Cherringham - A Death in the Family
Cherringham - A Death in the Family
1. A Step in the Dark
Harry Platt woke suddenly, thinking for a second that he was under fire, looking for a muzzle-flash, reaching for his tin hat, heart racing, mouth open, gasping for air.
Then he realised he was at home. On the sofa.
The war was over.
He breathed a sigh of relief and sank back against the sofa cushions.
Click, click, click ... the things he knew settled gently into place like dominoes being stacked: one - the war finished long ago, two - he was alive (still), three - his name was Harry Platt, four - he lived in ... Cherringham, yes the village of Cherringham.
He looked around the sitting room.
He knew it was the sitting room - that was good. It was good that he knew this room, that he could name it. Always easy that one - it was the room he was sitting in and it was called the sitting room.
Ha! Ask me another!
No flies on Harry Platt!
I am in the sitting room. This is the house I live in. It is called Bramble Cottage. I am ninety-two years old. I live on my own.
No, that last bit wasn't right. He lived with someone. He was married.
But who to?
He heard his own voice shouting out the name of his wife. And wasn't that the damnedest thing - as if his voice knew more about him than he did!
My wife's name is Peggy. I have children. Two? Or is it three? Their names are ...
But he couldn't remember the names of his children, and anyway what the hell did that matter?

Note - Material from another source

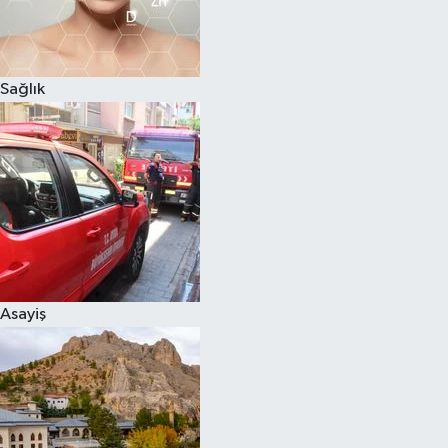
Sağlık
Asayiş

Buggers never came round to see him, so who cared what their bloody names were? They could go hang.
Anyway, there was more important stuff to think about. For example ...
It's too dark and I'm hungry and what the hell is going on around here?
"Peggy! Where the hell are you?" he called into the darkness.
He fumbled at the side of the sofa and found the switch for the special reading light. He clicked it on and the white light dazzled his face. He looked away - the damned thing was so bright! You could pick out a bomber in the night sky with that!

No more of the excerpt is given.